昨年来、「雲遊天下 」というリトルマガジンを定期購読している。正直言ってあまり褒められた雑誌とはいえない。特集は、些か行き当たりばったり風であるし、読んでいるこちらが赤面してしまうような幼く拙い文章が堂々の連載記事であったりする。書き手に熟練したプロのライターが少なく、ミュージシャンや同人主体だからであろうか、それにしても、もう少し何とかならぬものかと、頁を捲る度ため息がこぼれる。
しかし、石の多いこの雑誌にも、確かにキラリと光る“玉”がいくつか混じっている。その一つが岸川真さんのエッセイであり、もう一つが、中川五郎さんの「現在(いま)を歌うフォークが未来をひらく」である。特に五郎さんの連載は、一昨年5月にスタートして以来、自らの音楽史を端正な文章で誠実に書き綴っており、その体験者にしか書きえないフォーク黎明期のいきいきとした描写は、読むたびに新たな発見がある。大いに興奮させられる。この連載を読むためだけに定期購読していると言っても過言ではない。
半年のブランクを経て先月下旬に発行された最新号(111号)の記事は、これまでにも増して一段と良かった。それは、フォーク・ゲリラについての極めて重要な一次資料とでもいうべき内容であった。五郎さんは、自らとフォーク・ゲリラとの関係について、「どちらかと言えば仲が良くて、比較的近い位置にい続けていた」「自然に素直に連帯することができた」と語る。そして、親友であった故高田渡氏の自伝「バーボン・ストリート・ブルース」を引用しながら、「渡さんは当時一緒に歌っていたフォーク・ソングの仲間でいちばん仲が良かったが、ことべ平連やフォーク・ゲリラに関しては、彼とはまったく話があわなかった」とし、渡氏の小田実批判や、かの有名な「東京フォーク・ゲリラの諸君を語る」で揶揄したフォーク・ゲリラ像を「捉え方や評価にとても誤解がある」とやんわり否定する。そのうえで、「フォーク・ゲリラは決してエリートでもヒーロー気取りでもなかったし、彼らが誰かに利用されていたり、逆に彼らがマスコミを利用していたようなことはなかったのではないか」との見解を示す。これはとても勇気ある発言ではないだろうか。少なくともぼくは、当時のフォークシンガー及びそのファン達が、フォーク・ゲリラについて腐すことこそあれ、弁護や共感の類の発言をする場面をこれまで見たことも聞いたこともない。そして、ぼくもまた、つい数年前まで渡氏の熱烈なファンであるがゆえの金縛り状態から抜け出せずにいた一人であったことを告白しよう。この五郎さんの見解こそ、ぼく自身、長い間胸につかえて吐き出せずにいた言葉そのものだったのだ。

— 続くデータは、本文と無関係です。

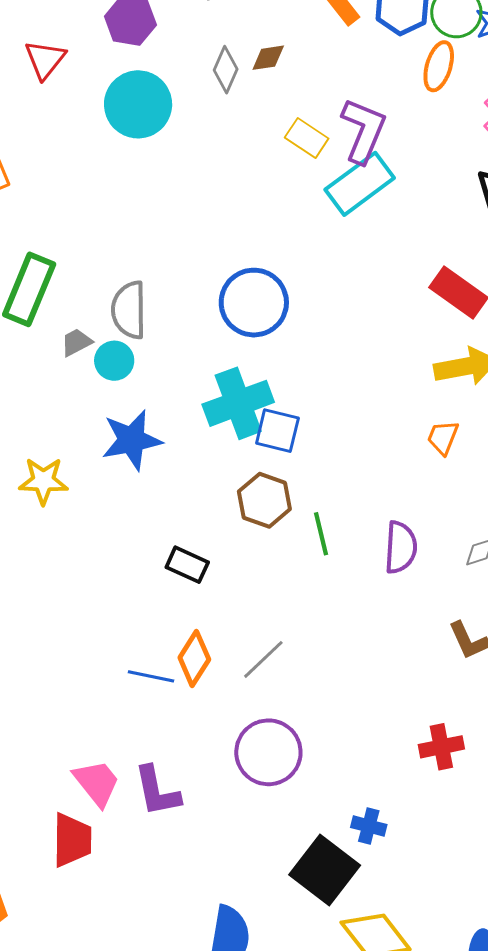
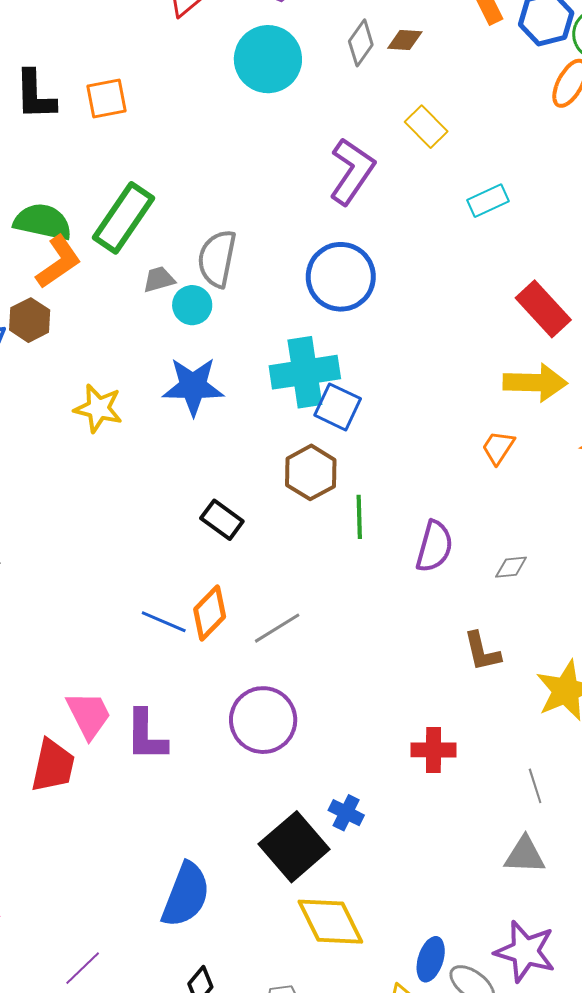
purple L-shape: (363, 131) -> (352, 171), moved
cyan rectangle: (360, 184) -> (488, 201), moved, size x0.6

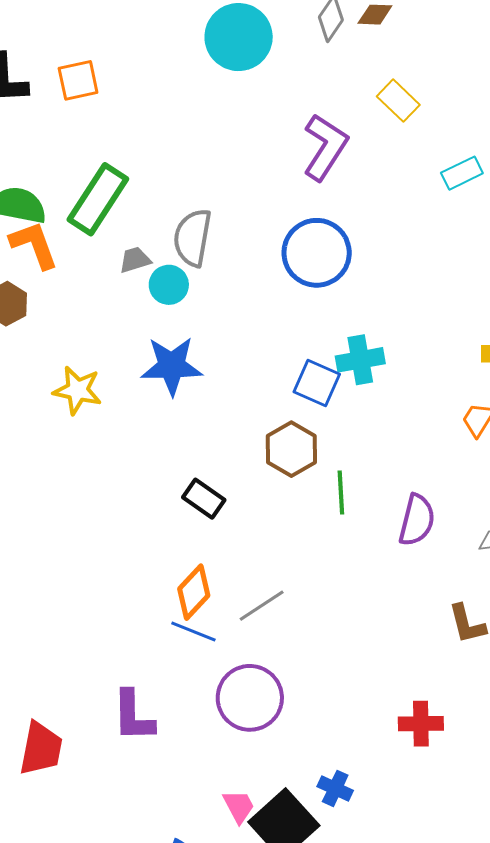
orange L-shape: (58, 262) -> (34, 245), turned -74
cyan cross: (305, 372) -> (360, 360), moved, size x0.7
blue line: (164, 622) -> (193, 631), moved
pink trapezoid: (89, 715) -> (239, 806), moved, size x0.7

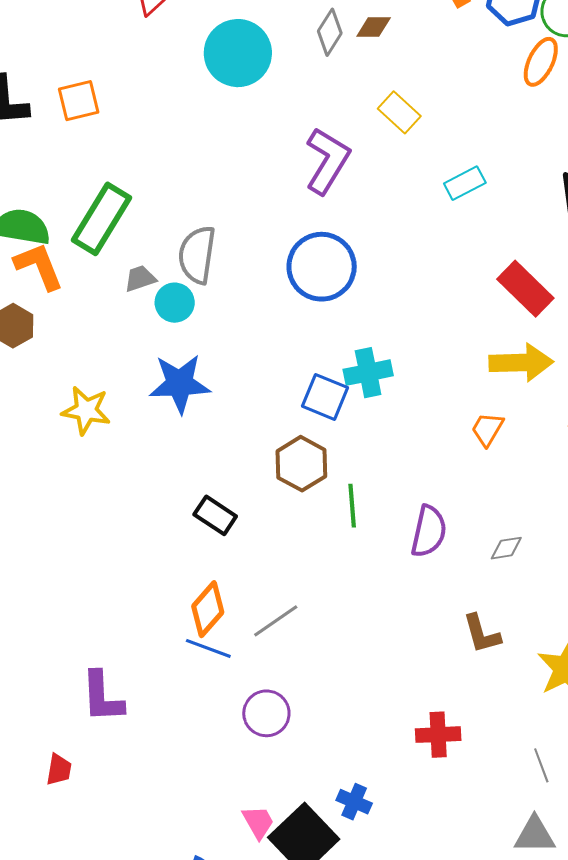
purple circle: (250, 698) -> (266, 713), size x0.7
purple L-shape: (133, 716) -> (102, 697), moved
red trapezoid: (41, 749) -> (59, 770), size x0.6

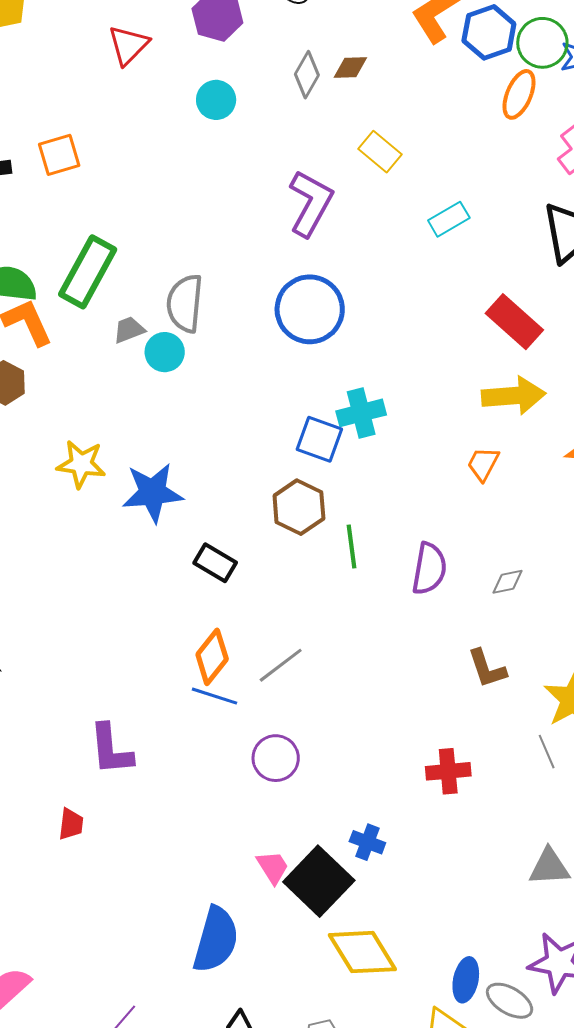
cyan circle: (238, 53) -> (216, 100), size x0.6
blue star: (180, 384) -> (153, 493), moved
gray line: (541, 765) -> (547, 752), moved

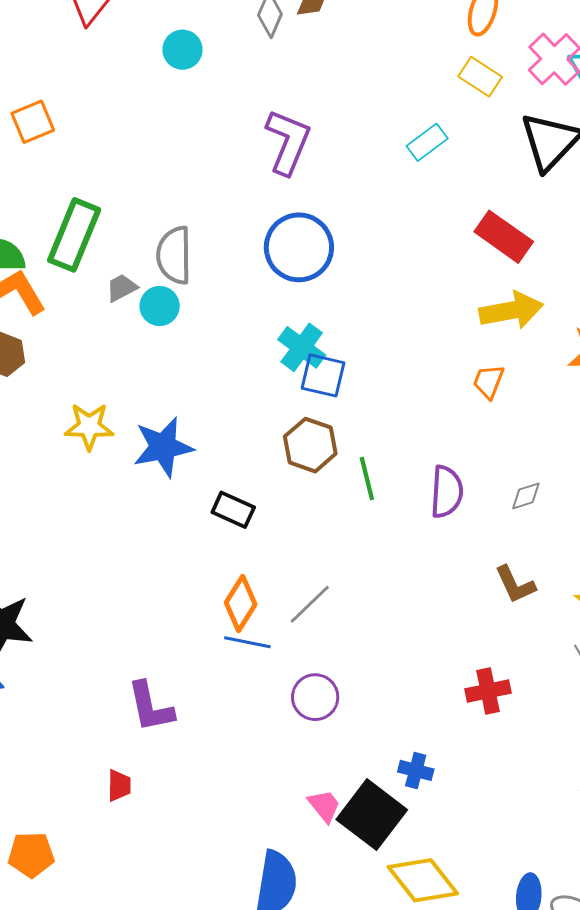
yellow rectangle: (380, 152) -> (480, 77), moved
cyan cross: (361, 413) -> (302, 347), moved, turned -33

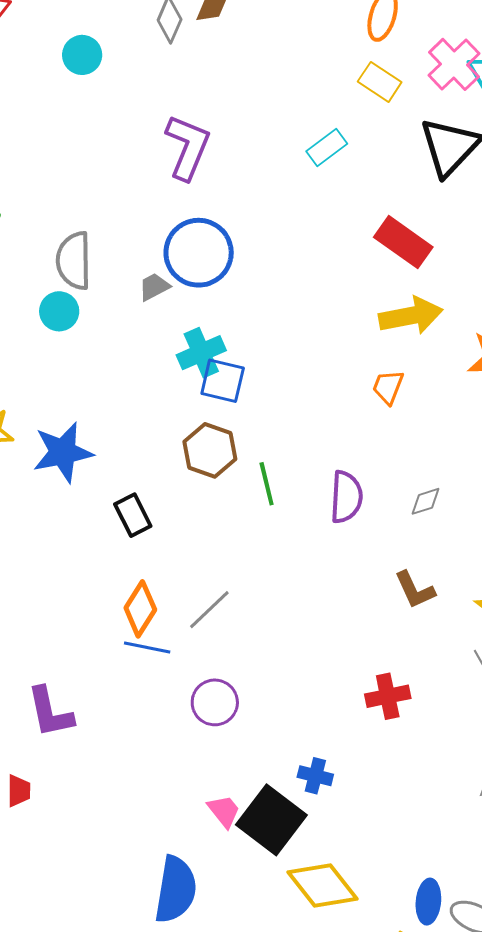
gray trapezoid: (122, 288) -> (154, 287), moved
cyan cross: (302, 347) -> (201, 353), turned 30
black rectangle: (233, 510) -> (133, 515), turned 39

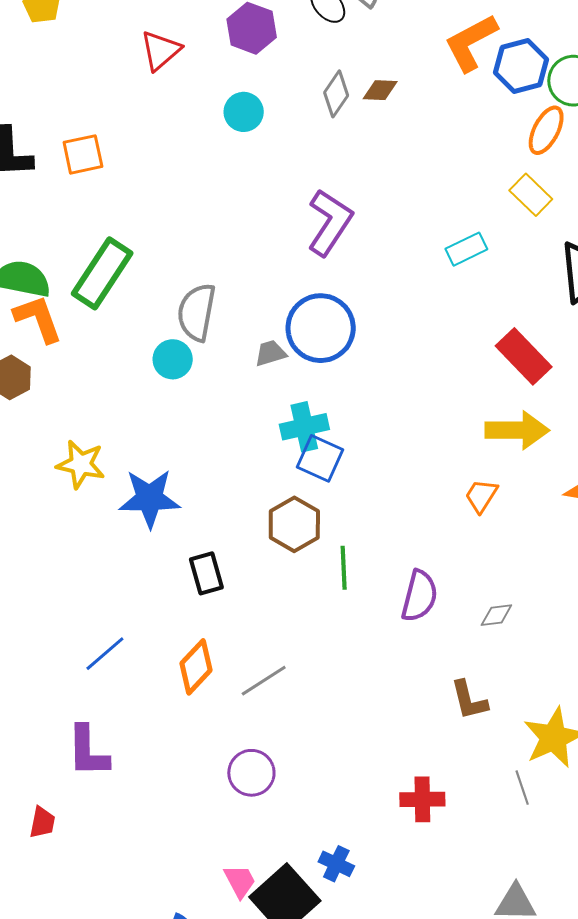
blue line: (147, 648) -> (105, 654), moved, turned -63

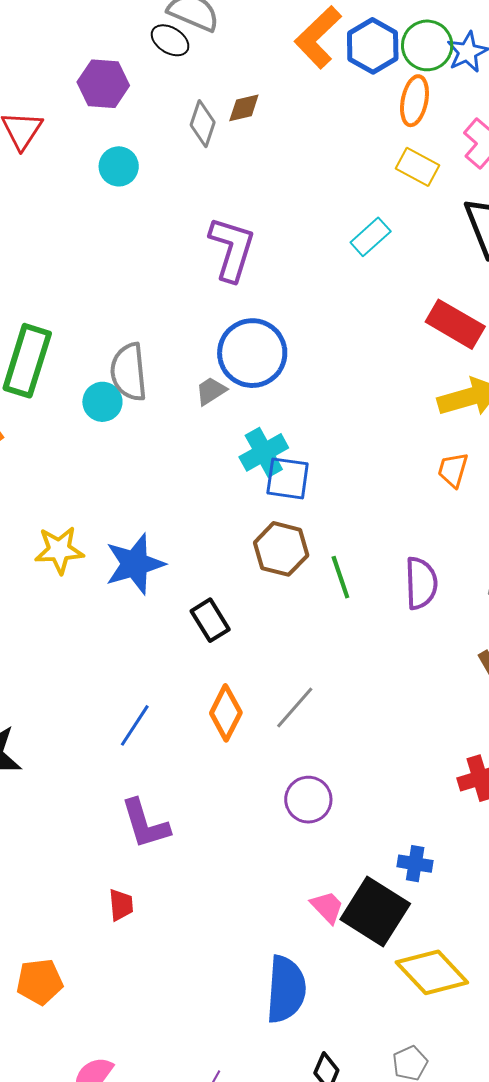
cyan circle: (173, 359) -> (102, 402), moved

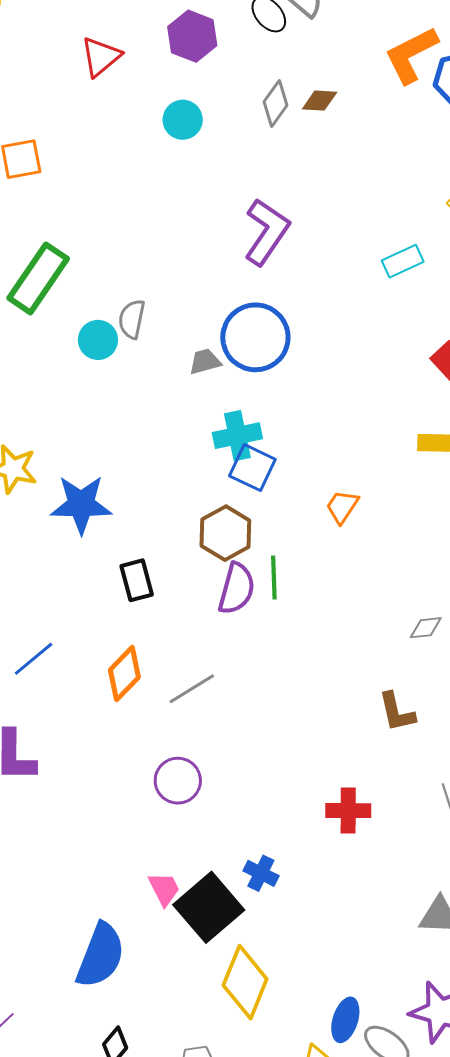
gray semicircle: (129, 372) -> (132, 319), size x0.7
orange trapezoid: (453, 470) -> (342, 507), moved
purple semicircle: (421, 583) -> (237, 589), moved
yellow diamond: (432, 972) -> (245, 982), turned 48

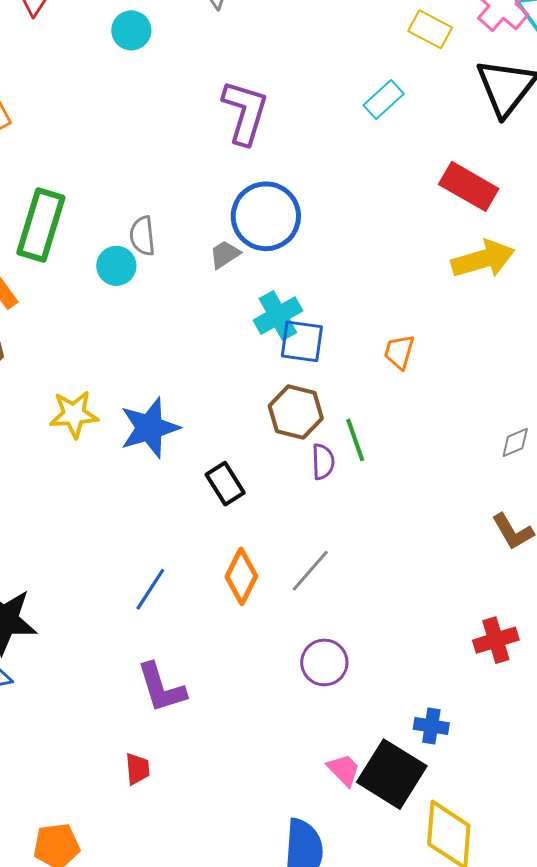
purple semicircle: (237, 589) -> (323, 462), size x0.7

今号では、フォーク・ゲリラに関する新事実も明らかとなった。それは、「新宿西口のフォーク集会に参加したプロ歌手はいなかった」という定説を真っ向から覆す証言である。五郎さんは、記事の最後を次のような驚くべき文章で締めくくっている。「ぼくは自分がプロかどうかということにはほとんどこだわっていなかったが、69年に新宿西口地下広場で新宿西口フォーク・ゲリラに参加して歌ったことがある」。これを読んで、ぼくの中でどうにも腑に落ちずモヤモヤしていた出来事が何となくすっきりとつながったような気がした。1970年2月、ほとんど敗戦処理といってもいい西口広場裁判の支援集会に高石事務所からただ一人五郎さんだけが参加し、歌で彼らを応援したこと。東京フォーク・ゲリラの実況録音ソノシート「新宿広場'69」に、ゲリラではなく五郎さん自身の歌声で「主婦のブルース」が収録されていたこと。もしかすると、1967年8月発行の「かわら版」に掲載されたという五郎さん作「Aちゃんのバラッド」も、あの「栄ちゃんのバラード」と何か関係があるのかもしれない。
そんなことを考えている中、ぼくは、テレビ(※)に偶然映し出されたフォーク・ゲリラの映像に、五郎さんとよく似た青年を見つけた。その青年は、大群衆で埋め尽くされた新宿西口地下広場、ハンドマイクを持つゴリさんの横で、背筋をピンと伸ばしてギターを弾きながら歌っていた。他人の空似かもしれない。しかし、顔立ちといい、下あごを少し前に突き出した特徴的な歌い方といい、ぼくには、この青年が五郎さんと大変よく似ているように思える。掲載した2枚の写真を見ていただきたい。皆さんはどう思われるだろうか。
※BS JAPAN「MUSIC TRAVEL」(11月19日放送)で、新宿西口地下広場でのフォーク集会の映像が30秒程使われた。